Le 12 mai dernier, le Défenseur Des Droits dans son avis parlait pourtant bien de discrimination systémique concernant les pratiques policières : « C’est ainsi la somme des pratiques constatées (…), qu’il s’agisse de discriminations directe, indirecte ou de harcèlement, [qui créé] un cadre où se déploie la discrimination systémique ».

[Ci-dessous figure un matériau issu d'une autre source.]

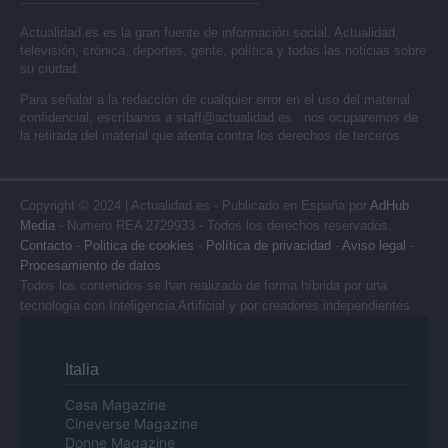
Actualidad.es es la gran fuente de información social. Actualidad,
televisión, crónica, deportes, gente, política y todas las noticias sobre
su ciudad.
Para señalar a la redacción de cualquier error en el uso del material
confidencial, escríbanos a
staff@actualidad.es
: nos ocuparemos de
la retirada del material que atenta contra los derechos de terceros.
Copyright © 2024 | Actualidad.es - Publicado en España por
AdHub
Media
- Numero REA 2729933 - Todos los derechos reservados.
Contacto
-
Politica de cookies
-
Política de privacidad
-
Aviso legal
-
Procesamiento de datos
Todos los contenidos se han realizado de forma híbrida por una
tecnología con Inteligencia Artificial y por creadores independientes
Italia
Casa Magazine
Cineverse Magazine
Donne Magazine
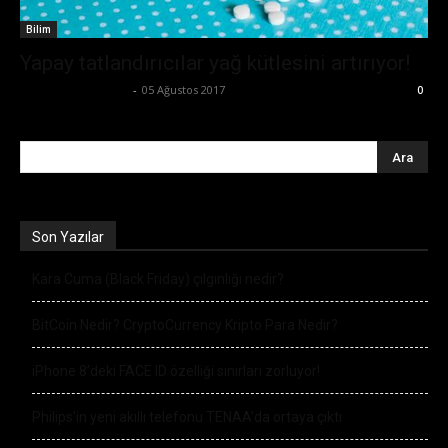
Bilim
Yapay tatlandırıcılar yağ kütlesini artırıyor!
Büşra Maraş Bulut
-
05 Ağustos 2017
0
Son Yazılar
Kara Cuma (Black Friday) çılgınlığı nedir?
BitCoin Nedir? CryptoCurrency Kripto Para Nedir?
iPhone 8’deki FACE ID özelliği sınırları zorluyor!
Philips’in yeni akıllı telefonu TENAA’da ortaya çıktı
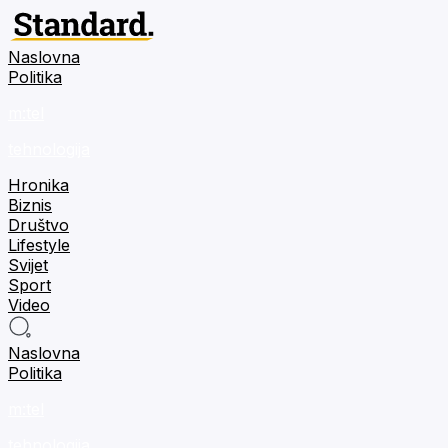
Naslovna
Politika
m:tel
tehnologija
Hronika
Biznis
Društvo
Lifestyle
Svijet
Sport
Video
Naslovna
Politika
m:tel
tehnologija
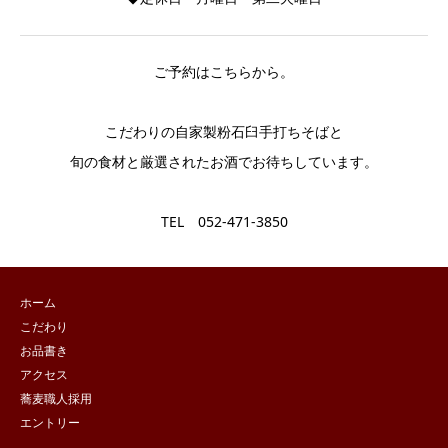
ご予約はこちらから。
こだわりの自家製粉石臼手打ちそばと
旬の食材と厳選されたお酒でお待ちしています。
TEL 052-471-3850
ホーム
こだわり
お品書き
アクセス
蕎麦職人採用
エントリー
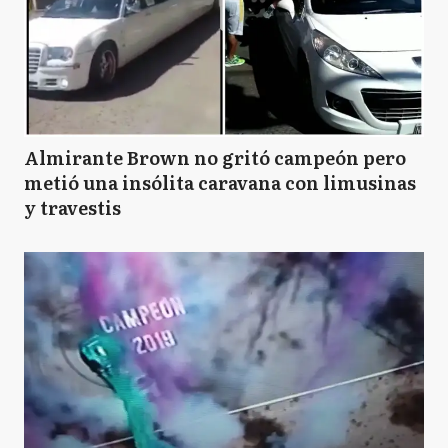
Almirante Brown no gritó campeón pero
metió una insólita caravana con limusinas
y travestis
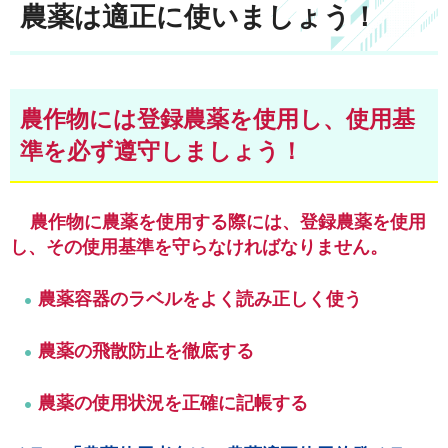
農薬は適正に使いましょう！
農作物には登録農薬を使用し、使用基
準を必ず遵守しましょう！
農作物に農薬を使用する際には、登録農薬を使用
し、その使用基準を守らなければなりません。
農薬容器のラベルをよく読み正しく使う
農薬の飛散防止を徹底する
農薬の使用状況を正確に記帳する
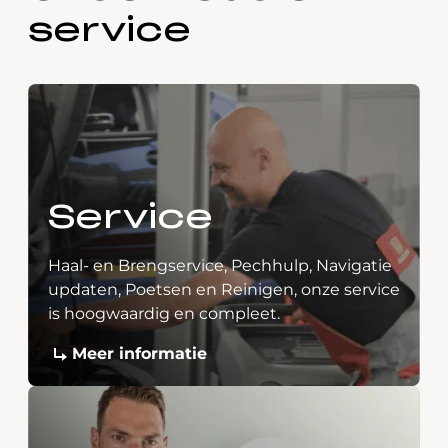
service
Service
Haal- en Brengservice, Pechhulp, Navigatie
updaten, Poetsen en Reinigen, onze service
is hoogwaardig en compleet.
Meer informatie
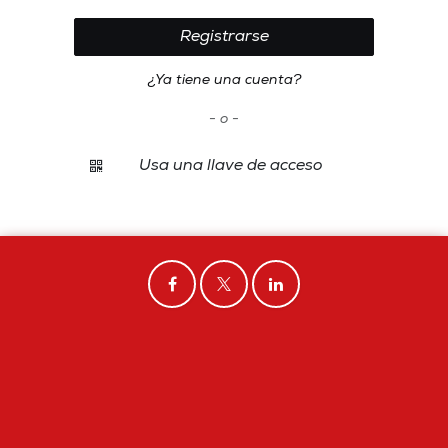
Registrarse
¿Ya tiene una cuenta?
- o -
Usa una llave de acceso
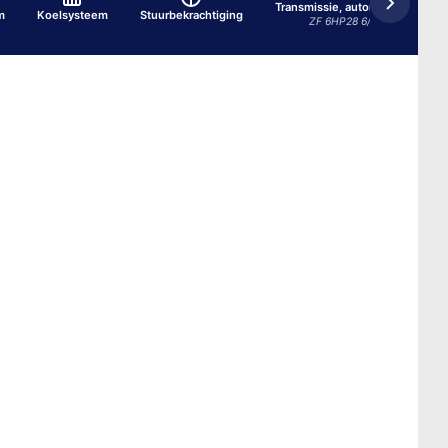
Transmissie, automatisch
m
Koelsysteem
Stuurbekrachtiging
ZF 6HP28 6/1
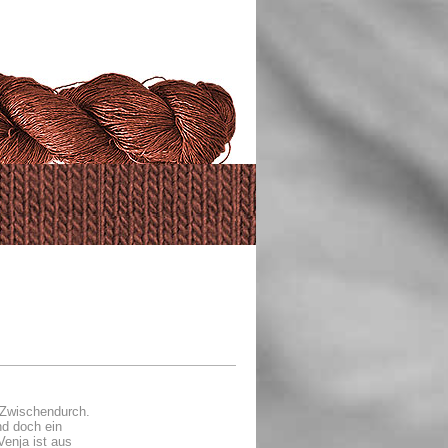
 Zwischendurch.
nd doch ein
Venja ist aus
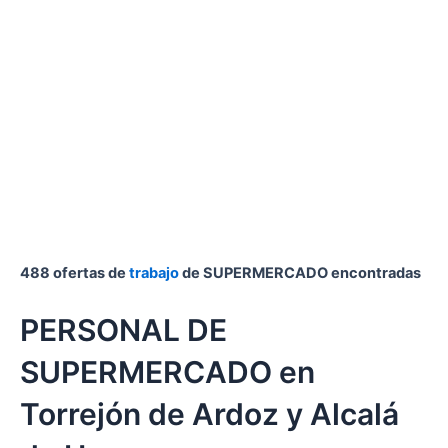
488 ofertas de
trabajo
de SUPERMERCADO encontradas
PERSONAL DE
SUPERMERCADO en
Torrejón de Ardoz y Alcalá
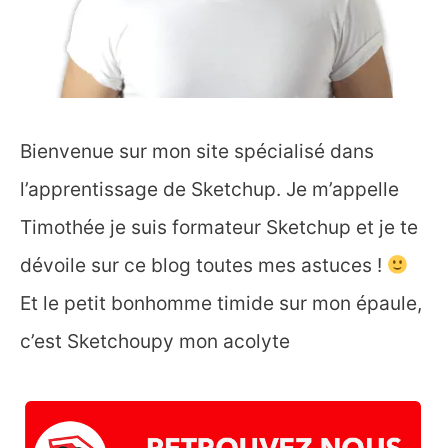
Bienvenue sur mon site spécialisé dans
l’apprentissage de Sketchup. Je m’appelle
Timothée je suis formateur Sketchup et je te
dévoile sur ce blog toutes mes astuces !
Et le petit bonhomme timide sur mon épaule,
c’est Sketchoupy mon acolyte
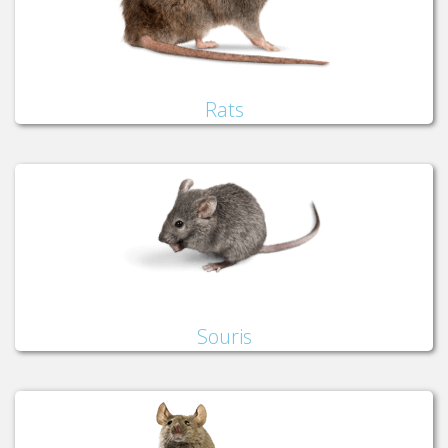
Rats
Souris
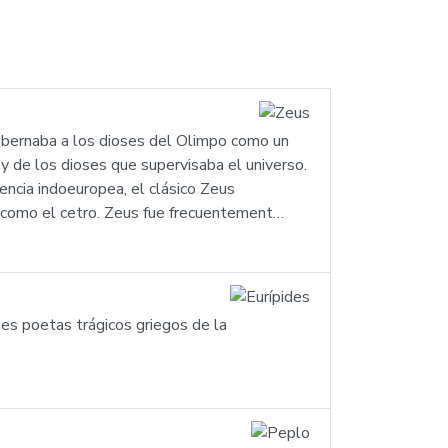
gobernaba a los dioses del Olimpo como un
rey de los dioses que supervisaba el universo.
erencia indoeuropea, el clásico Zeus
, como el cetro. Zeus fue frecuentement…
ndes poetas trágicos griegos de la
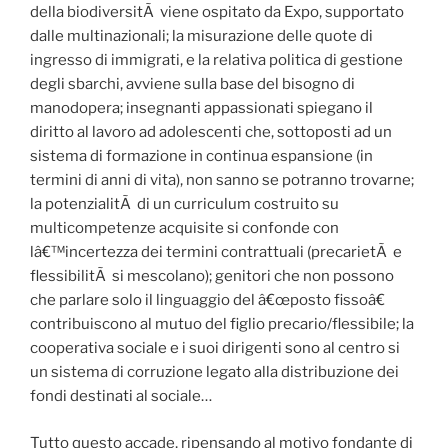
della biodiversitÃ viene ospitato da Expo, supportato
dalle multinazionali; la misurazione delle quote di
ingresso di immigrati, e la relativa politica di gestione
degli sbarchi, avviene sulla base del bisogno di
manodopera; insegnanti appassionati spiegano il
diritto al lavoro ad adolescenti che, sottoposti ad un
sistema di formazione in continua espansione (in
termini di anni di vita), non sanno se potranno trovarne;
la potenzialitÃ di un curriculum costruito su
multicompetenze acquisite si confonde con
lâ€™incertezza dei termini contrattuali (precarietÃ e
flessibilitÃ si mescolano); genitori che non possono
che parlare solo il linguaggio del â€œposto fissoâ€
contribuiscono al mutuo del figlio precario/flessibile; la
cooperativa sociale e i suoi dirigenti sono al centro si
un sistema di corruzione legato alla distribuzione dei
fondi destinati al sociale…
Tutto questo accade, ripensando al motivo fondante di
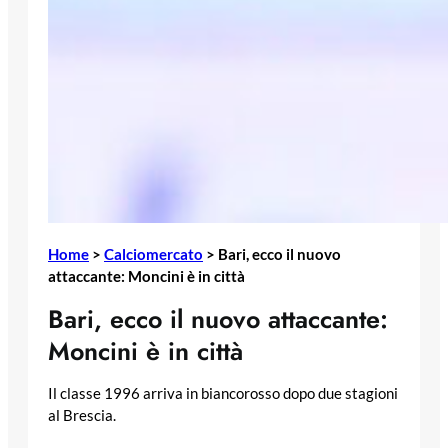
Home
>
Calciomercato
>
Bari, ecco il nuovo
attaccante: Moncini è in città
Bari, ecco il nuovo attaccante:
Moncini è in città
Il classe 1996 arriva in biancorosso dopo due stagioni
al Brescia.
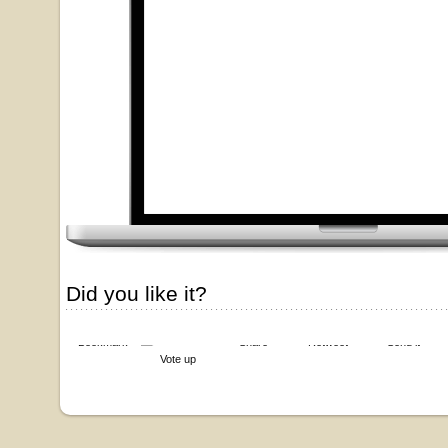
Did you like it?
Bookmark
Share
Retweet
Send it
Vote up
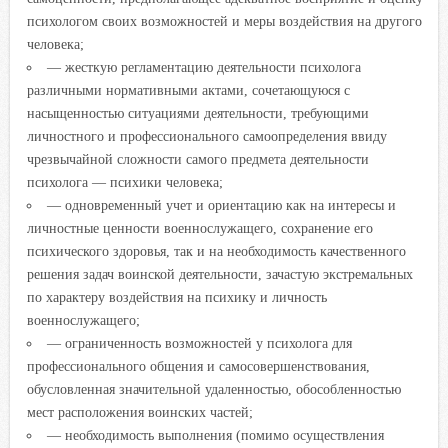
психологом своих возможностей и меры воздействия на другого
человека;
— жесткую регламентацию деятельности психолога
различными нормативными актами, сочетающуюся с
насыщенностью ситуациями деятельности, требующими
личностного и профессионального самоопределения ввиду
чрезвычайной сложности самого предмета деятельности
психолога — психики человека;
— одновременный учет и ориентацию как на интересы и
личностные ценности военнослужащего, сохранение его
психического здоровья, так и на необходимость качественного
решения задач воинской деятельности, зачастую экстремальных
по характеру воздействия на психику и личность
военнослужащего;
— ограниченность возможностей у психолога для
профессионального общения и самосовершенствования,
обусловленная значительной удаленностью, обособленностью
мест расположения воинских частей;
— необходимость выполнения (помимо осуществления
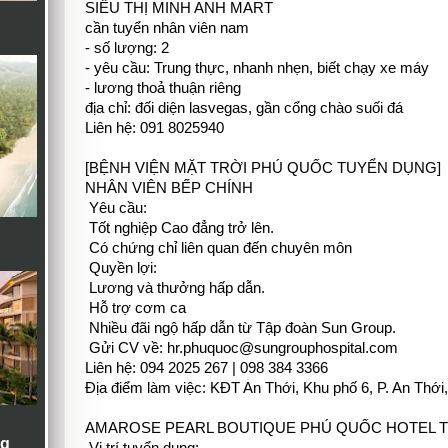
SIÊU THỊ MINH ANH MART
cần tuyển nhân viên nam
- số lượng: 2
- yêu cầu: Trung thực, nhanh nhẹn, biết chạy xe máy
- lương thoả thuận riêng
địa chỉ: đối diện lasvegas, gần cổng chào suối đá
Liên hệ: 091 8025940
[BỆNH VIỆN MẶT TRỜI PHÚ QUỐC TUYỂN DỤNG]
NHÂN VIÊN BẾP CHÍNH
Yêu cầu:
Tốt nghiệp Cao đẳng trở lên.
Có chứng chỉ liên quan đến chuyên môn
Quyền lợi:
Lương và thưởng hấp dẫn.
Hỗ trợ cơm ca
Nhiều đãi ngộ hấp dẫn từ Tập đoàn Sun Group.
Gửi CV về: hr.phuquoc@sungrouphospital.com
Liên hệ: 094 2025 267 | 098 384 3366
Địa điểm làm việc: KĐT An Thới, Khu phố 6, P. An Thới
AMAROSE PEARL BOUTIQUE PHÚ QUỐC HOTEL 
ng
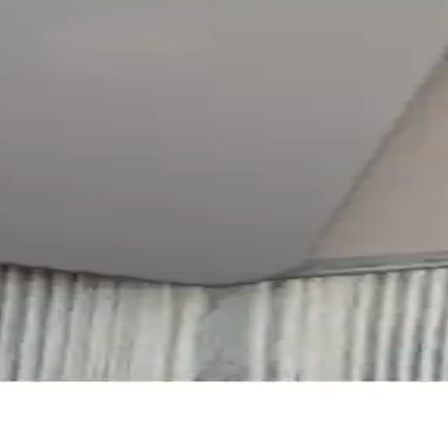
Hangi Model Sizin İçin Uygun
nıcı yorumlarını karşılaştırıyoruz, büyük ekran ve pil ömrü gibi detay
 Silikon Tasarım
onlu tasarımıyla şıklık ve koruma sağlar. Kamera ve ekranı çizilmelere k
Hangi Model Size ve Performans Açısından Sizin İçin 
cı yorumlarını karşılaştırıyoruz. Büyük ekran ve batarya farklarını keşf
 yüksek koruma ve estetik sunar
uma ve şık tasarımıyla cihazınızı çiziklerden ve darbelere karşı korur, 
Şıklık ve Koruma Bir Arada
 dayanıklılığı bir arada sunar. Çizilmelere karşı koruma sağlar ve kullanı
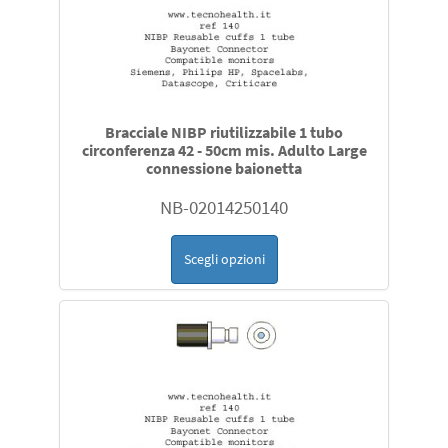
Ricambi originali
Ricambi per Fisher & Paykel HC 550 MR 730 850 880 810
730 MR 890
Bracciale NIBP riutilizzabile 1 tubo
circonferenza 42 - 50cm mis. Adulto Large
connessione baionetta
Ricambi Siemens Monitor SC o Draeger Affinity e altri
NB-02014250140
sensori e cavi di estensione per la rilevazione saturazione
Scegli opzioni
ossigeno SpO2compatibili con Philips Nellcor Ge Medical
datex Ohmeda Nihon Kohden Siemens Draeger
Datascope Mindray Biolight altri
sensori temperatura per Draeger Philips Mindray
Siemens Biolight Datascope Hill Room Atom datex
Ohmed Ge Medical compatibili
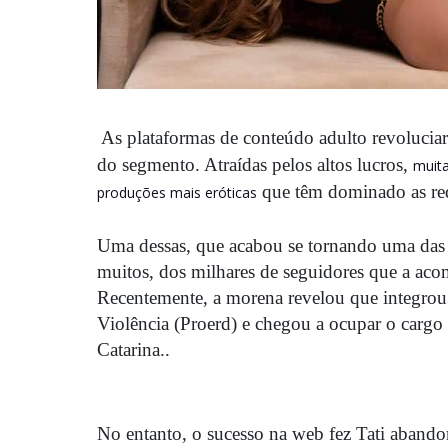
As plataformas de conteúdo adulto revolucia
do segmento. Atraídas pelos altos lucros,
muit
que têm dominado as red
produções mais eróticas
Uma dessas, que acabou se tornando uma das 
muitos, dos milhares de seguidores que a acom
Recentemente, a morena revelou que integrou
Violência (Proerd) e chegou a ocupar o cargo
Catarina..
No entanto, o sucesso na web fez Tati abandon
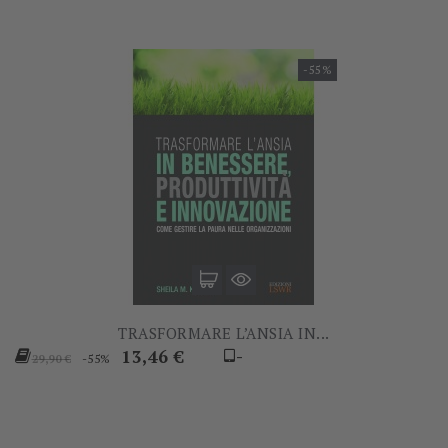
-55%
TRASFORMARE L’ANSIA IN...
Prezzo
Prezzo
13,46 €
-
-55%
29,90 €
base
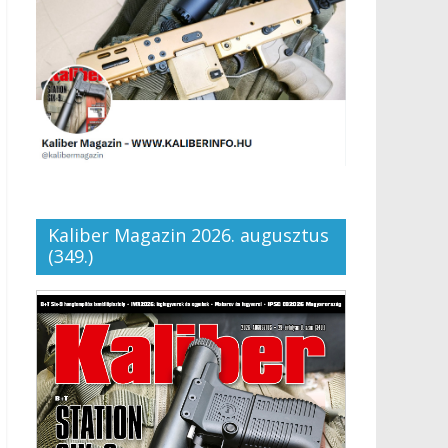
Kaliber Magazin 2026. augusztus
(349.)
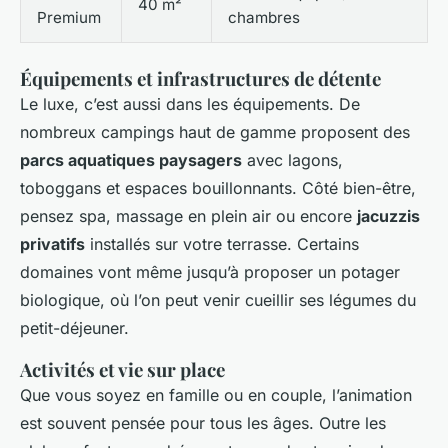
40 m²
Premium
chambres
Équipements et infrastructures de détente
Le luxe, c’est aussi dans les équipements. De
nombreux campings haut de gamme proposent des
parcs aquatiques paysagers
avec lagons,
toboggans et espaces bouillonnants. Côté bien-être,
pensez spa, massage en plein air ou encore
jacuzzis
privatifs
installés sur votre terrasse. Certains
domaines vont même jusqu’à proposer un potager
biologique, où l’on peut venir cueillir ses légumes du
petit-déjeuner.
Activités et vie sur place
Que vous soyez en famille ou en couple, l’animation
est souvent pensée pour tous les âges. Outre les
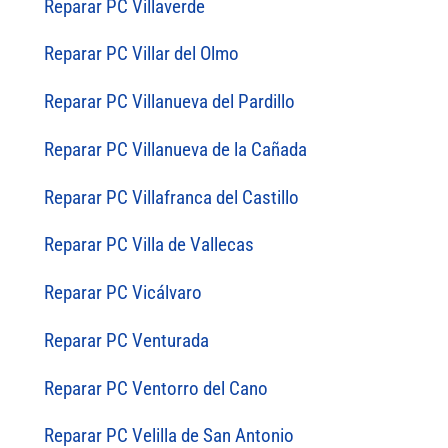
Reparar PC Villaverde
Reparar PC Villar del Olmo
Reparar PC Villanueva del Pardillo
Reparar PC Villanueva de la Cañada
Reparar PC Villafranca del Castillo
Reparar PC Villa de Vallecas
Reparar PC Vicálvaro
Reparar PC Venturada
Reparar PC Ventorro del Cano
Reparar PC Velilla de San Antonio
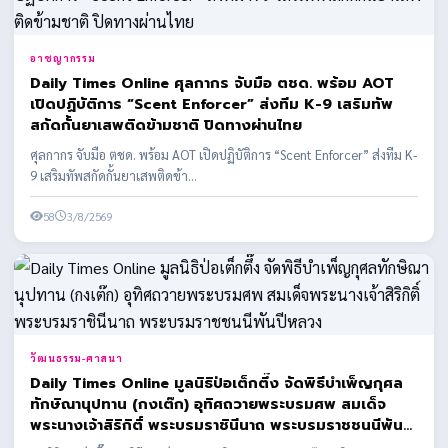
อาชญากรรม
Daily Times Online ศุลกากร จับมือ ตชด. พร้อม AOT
เปิดปฏิบัติการ “Scent Enforcer” ส่งทีม K-9 เสริมทัพ
สกัดกั้นยาเสพติดข้ามชาติ ปิดทางผ่านไทย
ศุลกากร จับมือ ตชด. พร้อม AOT เปิดปฏิบัติการ “Scent Enforcer” ส่งทีม K-
9 เสริมทัพสกัดกั้นยาเสพติดข้า...
58
3/8/2569
วัฒนธรรม-ศาสนา
Daily Times Online มูลนิธิป่อเต็กตึ๊ง จัดพิธีบำเพ็ญกุศล
ทักษิณานุปทาน (กงเต๊ก) อุทิศถวายพระบรมศพ สมเด็จ
พระนางเจ้าสิริกิติ์ พระบรมราชินีนาถ พระบรมราชชนนีพันปี
หลวง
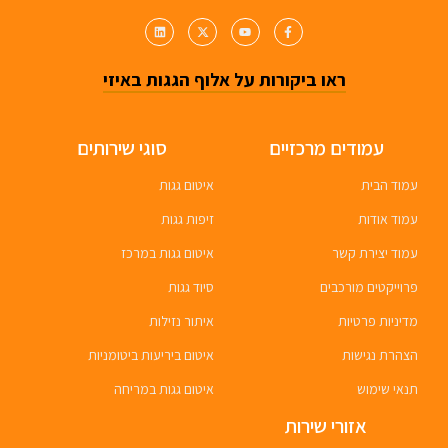
ראו ביקורות על אלוף הגגות באיזי
עמודים מרכזיים
סוגי שירותים
עמוד הבית
איטום גגות
עמוד אודות
זיפות גגות
עמוד יצירת קשר
איטום גגות במרכז
פרוייקטים מורכבים
סיוד גגות
מדיניות פרטיות
איתור נזילות
הצהרת נגישות
איטום ביריעות ביטומניות
תנאי שימוש
איטום גגות במריחה
אזורי שירות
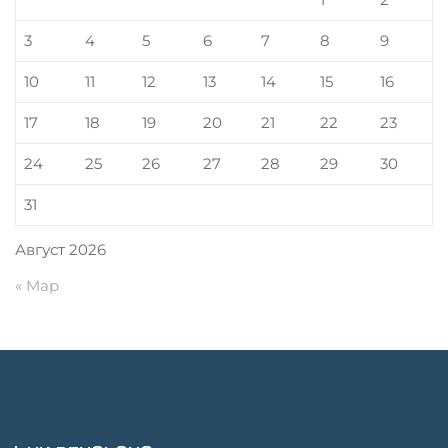
3
4
5
6
7
8
9
10
11
12
13
14
15
16
17
18
19
20
21
22
23
24
25
26
27
28
29
30
31
Август 2026
« Мар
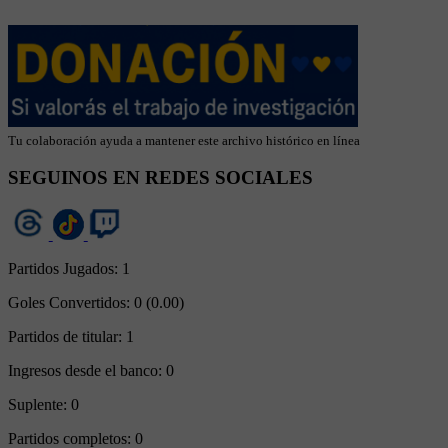
Tu colaboración ayuda a mantener este archivo histórico en línea
SEGUINOS EN REDES SOCIALES
Partidos Jugados:
1
Goles Convertidos:
0 (0.00)
Partidos de titular:
1
Ingresos desde el banco:
0
Suplente:
0
Partidos completos:
0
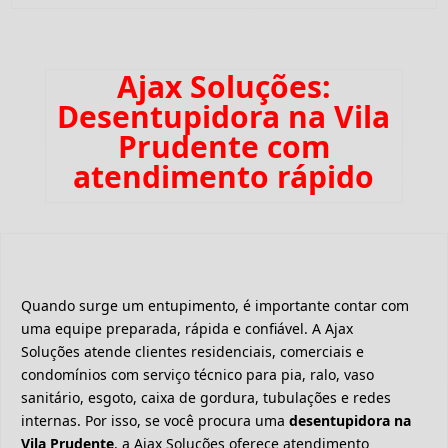
Ajax Soluções:
Desentupidora na Vila
Prudente com
atendimento rápido
Quando surge um entupimento, é importante contar com
uma equipe preparada, rápida e confiável. A Ajax
Soluções atende clientes residenciais, comerciais e
condomínios com serviço técnico para pia, ralo, vaso
sanitário, esgoto, caixa de gordura, tubulações e redes
internas. Por isso, se você procura uma
desentupidora na
Vila Prudente
, a Ajax Soluções oferece atendimento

S’il faut convaincre de tout cela, il n’y a qu’à voir l’importance du vote d’extrême-droite dans les rangs de la police, les statistiques concernant les contrôles au faciès, les enquêtes pour violences qui n’aboutissent jamais… Notre Ministre de l’intérieur lui-même ne parle-t-il pas de propos honteux quand Camelia Jordana parle de la peur de la police qu’ont les populations issues de l’immigration, vécu réel pour des millions de françaises et de français ? Et Didier Lallement, préfet de police de Paris, qui condamne déjà par avance les policiers qui pourraient mettre un genoux à terre en solidarité…

France, Etats-Unis : tant de différences ?

Pourquoi ce qui nous choque et provoque un émoi légitime quand cela a lieu là-bas, ne provoque pas les mêmes réflexions, le même traitement médiatique quand cela a lieu ici ? Pourquoi la mort d’Adama Traoré en 2016, les violences commises contre les Gilets Jaunes ou la mort de Steeve à Nantes n’ont pas provoqué une solidarité similaire ?

Nous entendons un peu partout « la situation est différente », « on ne peut pas comparer »… Dans une brillante Tribune intitulé « Partout le Feu »1, la sociologue Katar Houarchi montre bien à quel point les médias jouent un rôle déterminant dans le traitement différencié de deux affaires dont pourtant les similitudes frappent : deux hommes noirs innocents mais ayant des antécédents judiciaires meurent étouffé par une technique de placage ventral effectuée par un policier blanc.

Car si comparaison n’est jamais raison, il n’en reste pas moins qu’elle est, en l’espèce, non dénuée de fondement. La structure sociale française repose sur des ressorts similaires à celles des Etats-Unis. Le capitalisme y fait exploser les inégalités, même si dans la société française l’État providence joue un rôle non négligeable d’amortisseur social. Cela donne néanmoins toujours plus corps à cette célèbre corrélation entre classes laborieuses,ou populaires, et classes dangereuses2 datant du XIXème siècle.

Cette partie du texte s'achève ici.